An American in Paris is divided into five sections, which create an overall arc. The first section introduces a “walking theme,” with a moderate allegretto grazioso tempo. This breaks into a sudden rush that moves us to the next theme, marked subito con brio. Stylistically, Gershwin here gives a nod to his contemporaries, the popular French composers Debussy and Ravel, featuring the woodwinds, but then adds in pitched taxi horns. (While working on this section, Gershwin had to have his friend Mabel Schirmer, who spoke fluent French, accompany him to various auto shops in search of taxi horns that honked the correct notes.)
Musicologist Mark Clague points out that most orchestras don’t use correctly pitched taxi horns because of the unclear markings in the score. Clague explains that this lack of clarity comes from Gershwin being comfortable in more than one style of music. “I think it has a lot to do with George’s own movement from the popular sphere to the classical sphere … and the different attitudes about what musical notation is. Is it a kind of road map, or is it sort of the gospel truth? He had to adjust to that, and … in certain ways he didn’t need to explain it, because he was going to be there to tell people what to do.”
The second section references American blues music, complete with the use of the twelve-bar blues form, syncopation, and solos for the trumpet, saxophone, and drums before returning to the opening soundscape. In the last section (marked Grandioso), Gershwin layers the blues theme over the walking theme.

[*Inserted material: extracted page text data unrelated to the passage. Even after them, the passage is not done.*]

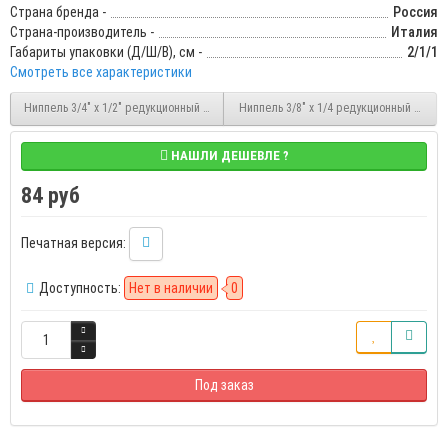
Страна бренда -
Россия
Страна-производитель -
Италия
Габариты упаковки (Д/Ш/В), см -
2/1/1
Смотреть все характеристики
Ниппель 3/4" x 1/2" редукционный НР/НР латунный Stout (SFT-0003-003412)
Ниппель 3/8" x 1/4 редукционный НР/НР 
НАШЛИ ДЕШЕВЛЕ ?
84 руб
Печатная версия:
Доступность:
Нет в наличии
0
Под заказ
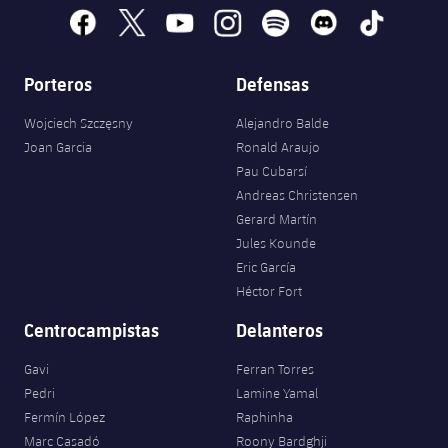
facebook
x
youtube
instagram
spotify
discord
tiktok
Porteros
Defensas
Wojciech Szczęsny
Alejandro Balde
Joan Garcia
Ronald Araujo
Pau Cubarsí
Andreas Christensen
Gerard Martín
Jules Kounde
Eric García
Héctor Fort
Centrocampistas
Delanteros
Gavi
Ferran Torres
Pedri
Lamine Yamal
Fermín López
Raphinha
Marc Casadó
Roony Bardghji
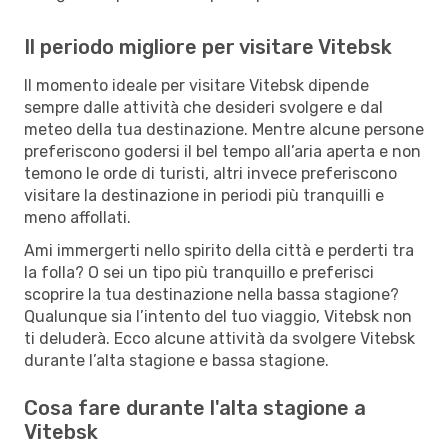
Il periodo migliore per visitare Vitebsk
Il momento ideale per visitare Vitebsk dipende
sempre dalle attività che desideri svolgere e dal
meteo della tua destinazione. Mentre alcune persone
preferiscono godersi il bel tempo all’aria aperta e non
temono le orde di turisti, altri invece preferiscono
visitare la destinazione in periodi più tranquilli e
meno affollati.
Ami immergerti nello spirito della città e perderti tra
la folla? O sei un tipo più tranquillo e preferisci
scoprire la tua destinazione nella bassa stagione?
Qualunque sia l’intento del tuo viaggio, Vitebsk non
ti deluderà. Ecco alcune attività da svolgere Vitebsk
durante l’alta stagione e bassa stagione.
Cosa fare durante l'alta stagione a
Vitebsk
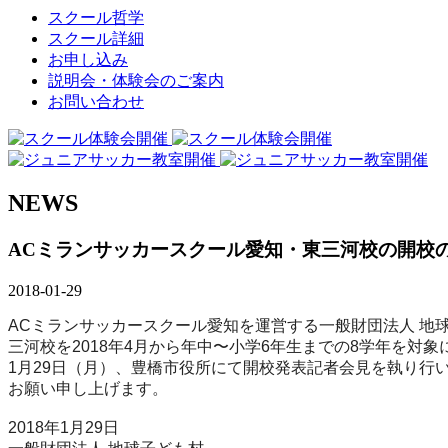
スクール哲学
スクール詳細
お申し込み
説明会・体験会のご案内
お問い合わせ
NEWS
ACミランサッカースクール愛知・東三河校の開校
2018-01-29
ACミランサッカースクール愛知を運営する一般財団法人 地
三河校を2018年4月から年中〜小学6年生までの8学年を対
1月29日（月）、豊橋市役所にて開校発表記者会見を執り
お願い申し上げます。
2018年1月29日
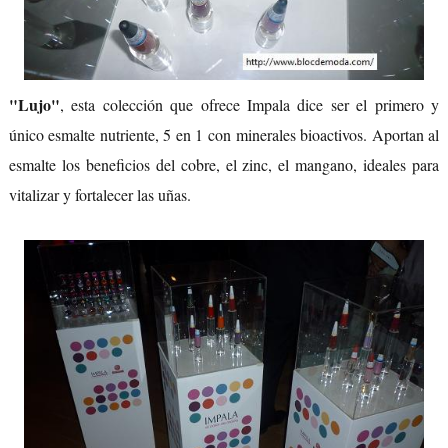
"Lujo"
, esta colección que ofrece Impala dice ser el primero y
único esmalte nutriente, 5 en 1 con minerales bioactivos. Aportan al
esmalte los beneficios del cobre, el zinc, el mangano, ideales para
vitalizar y fortalecer las uñas.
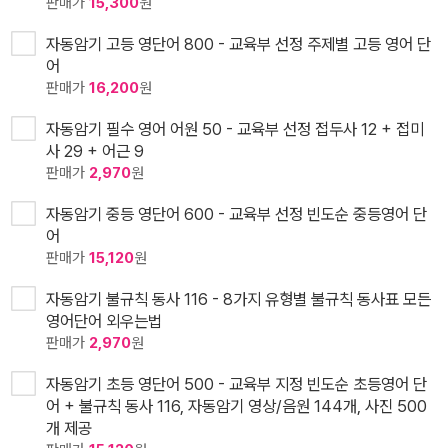
판매가
15,300
원
자동암기 고등 영단어 800 - 교육부 선정 주제별 고등 영어 단
어
판매가
16,200
원
자동암기 필수 영어 어원 50 - 교육부 선정 접두사 12 + 접미
사 29 + 어근 9
판매가
2,970
원
자동암기 중등 영단어 600 - 교육부 선정 빈도순 중등영어 단
어
판매가
15,120
원
자동암기 불규칙 동사 116 - 8가지 유형별 불규칙 동사표 모든
영어단어 외우는법
판매가
2,970
원
자동암기 초등 영단어 500 - 교육부 지정 빈도순 초등영어 단
어 + 불규칙 동사 116, 자동암기 영상/음원 144개, 사진 500
개 제공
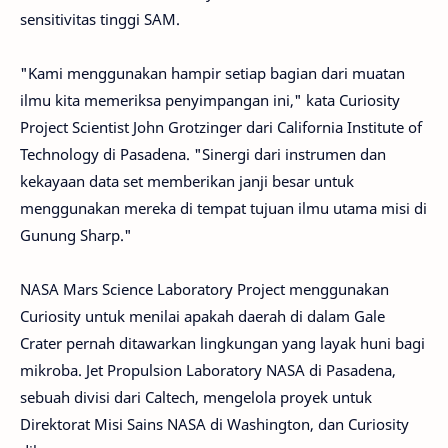
sensitivitas tinggi SAM.
"Kami menggunakan hampir setiap bagian dari muatan
ilmu kita memeriksa penyimpangan ini," kata Curiosity
Project Scientist John Grotzinger dari California Institute of
Technology di Pasadena. "Sinergi dari instrumen dan
kekayaan data set memberikan janji besar untuk
menggunakan mereka di tempat tujuan ilmu utama misi di
Gunung Sharp."
NASA Mars Science Laboratory Project menggunakan
Curiosity untuk menilai apakah daerah di dalam Gale
Crater pernah ditawarkan lingkungan yang layak huni bagi
mikroba. Jet Propulsion Laboratory NASA di Pasadena,
sebuah divisi dari Caltech, mengelola proyek untuk
Direktorat Misi Sains NASA di Washington, dan Curiosity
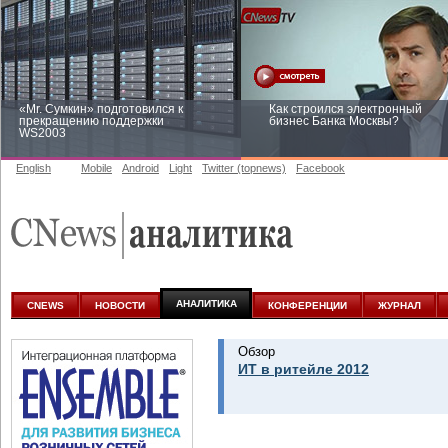
«Mr. Сумкин» подготовился к
Как строился электронный
прекращению поддержки
бизнес Банка Москвы?
WS2003
English
Mobile
Android
Light
Twitter (topnews)
Facebook
Заоблачная оптимизация: как
Рейтинг CNewsInfrastructure 20
Faberlic изменил подход к
приглашаем участвовать
аналитике
АНАЛИТИКА
CNEWS
НОВОСТИ
КОНФЕРЕНЦИИ
ЖУРНАЛ
Обзор
ИТ в ритейле 2012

Gershwin wasn’t shy about announcing his work on An American in Paris, and as word got around, he played it for whomever would listen. This prompted quite a number of visits from friends and fellow composers interested in the project. One such visit was from two young pianists, who had played in Lady, Be Good! in London a few years earlier. One of the two, Mario Braggiotti, describes the encounter: “His hair was all sort of up, what I call ‘the composer’s expression.’ He was busy writing his American in Paris. I went in [and] I said, ‘Mr. Gershwin, my name is Mario, this is Jacques. We are music students, and we just would like to meet you.’ ‘Well, boy, that’s fine. Just come right in!’ He was very welcoming and very charming. We walked in and there was his Steinway piano, right in the middle of his room. And I noticed on the piano a collection of taxi horns, those old fashioned ones they used on the Battaille de la Marne, which you pressed [or] squeezed. There were about twenty of them, just laying there. I hadn’t been to New York for a few years and I thought maybe this is a new eccentricity, or fad. I didn’t know what to make of it. After asking about the horns, Gershwin said ‘Well, I’ll tell you. In my opening movement of American in Paris, I’d like to get the traffic sounds of the Place de la Concorde during rush hour. I’d like to see if it works. I’ve just written the first two pages, the opening of American in Paris. Now, Jacques, you take this horn. This is, I think, an A-flat, and Mario, take this, an F-sharp. Now, I’ll sit down and play and when I go this way with my head you go: WHACK! WHACK! WHACK! Like that, in that rhythm.’ So, I took the horn. There we stood, very nervous, and excited. And for the first time anywhere, we heard the sound of the opening bars of American in Paris. The lanky American walking down the Champs-Elysées. He captured the atmosphere, the feeling, the movement, the rhythm so perfectly.”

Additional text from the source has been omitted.